The donation legislation in South Korea has been amended, and unfortunately, digital currencies have been excluded from the new changes. This decision could have a negative impact on the country’s charities and their donation drives. According to a report by Kyunghyang Shinmun, the Ministry of Public Administration announced that while some amendments have been made to the “Donations Act,” the use of crypto assets for donations will be restricted.
Starting in July, individuals who wish to donate to charitable organizations or causes will have various new methods available to them, such as department store gift vouchers, stocks, and loyalty points from the Korean internet giant Naver. However, the use of crypto assets like Bitcoin (BTC) will not be permitted.
The “Donations Act,” which was first enacted in 2006, has been updated to reflect the changing landscape of payment methods. With the rise of smartphones and the availability of different payment options, the act now includes methods such as automated response systems, postal services, and logistics services, in addition to traditional bank transfers and online methods.
The Ministry did not provide a specific explanation for excluding digital asset donations, despite their popularity in South Korea. However, the legislation will allow donations in local government-issued stablecoins pegged to the Korean Won and blockchain-issued gift vouchers.

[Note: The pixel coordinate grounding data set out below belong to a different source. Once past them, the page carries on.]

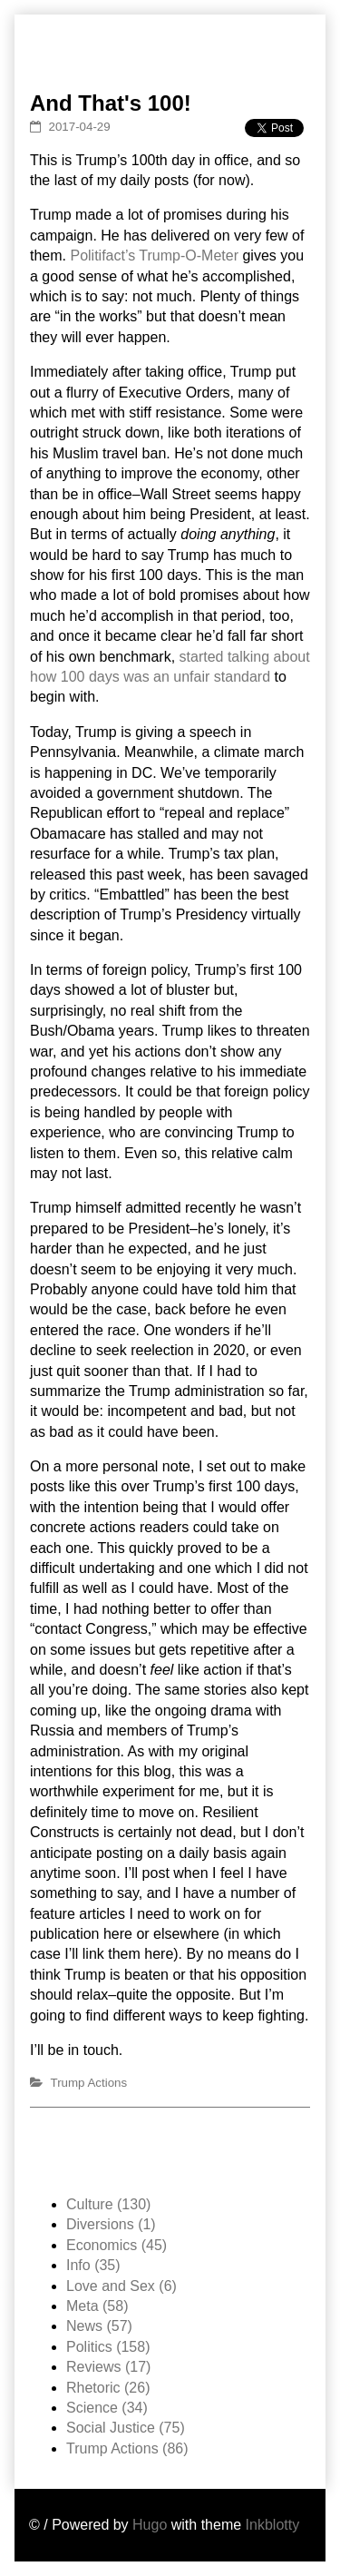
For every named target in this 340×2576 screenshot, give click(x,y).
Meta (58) (97, 2306)
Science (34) (107, 2407)
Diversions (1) (111, 2224)
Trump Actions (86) (127, 2448)
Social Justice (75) (125, 2427)
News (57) (99, 2326)
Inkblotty (273, 2524)
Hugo (149, 2524)
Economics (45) (116, 2245)
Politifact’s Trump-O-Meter (154, 255)
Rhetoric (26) (108, 2387)
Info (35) (93, 2265)
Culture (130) (108, 2204)
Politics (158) (108, 2347)
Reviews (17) (108, 2366)
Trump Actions (89, 2082)
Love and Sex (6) (121, 2286)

This decision is significant as more than $2 billion has been donated globally using cryptocurrency as of January 2024, according to TheGivingBlock. Unfortunately, local charities in South Korea will now be unable to tap into this market.
In contrast, it was recently reported that over half of American charities now accept donations in digital assets, highlighting the growing acceptance of cryptocurrencies in the United States.
In other news related to South Korea, the country is looking to elevate its temporary crypto crime investigative unit to an official department in order to combat the increasing number of crypto-related crimes and financial fraud. However, regulatory hurdles have been a challenge for Singapore-based crypto exchange Crypto.com to enter the South Korean market. In April, South Korean authorities discovered Anti-Money Laundering (AML)-related issues with the exchange and conducted an “emergency on-site inspection” to monitor its activities.
In conclusion, the exclusion of digital currencies from the amended donation legislation in South Korea is a setback for the country’s charities and donation drives. While other alternative methods of donation are being introduced, the popularity and potential of digital assets for charitable giving will now go untapped in South Korea.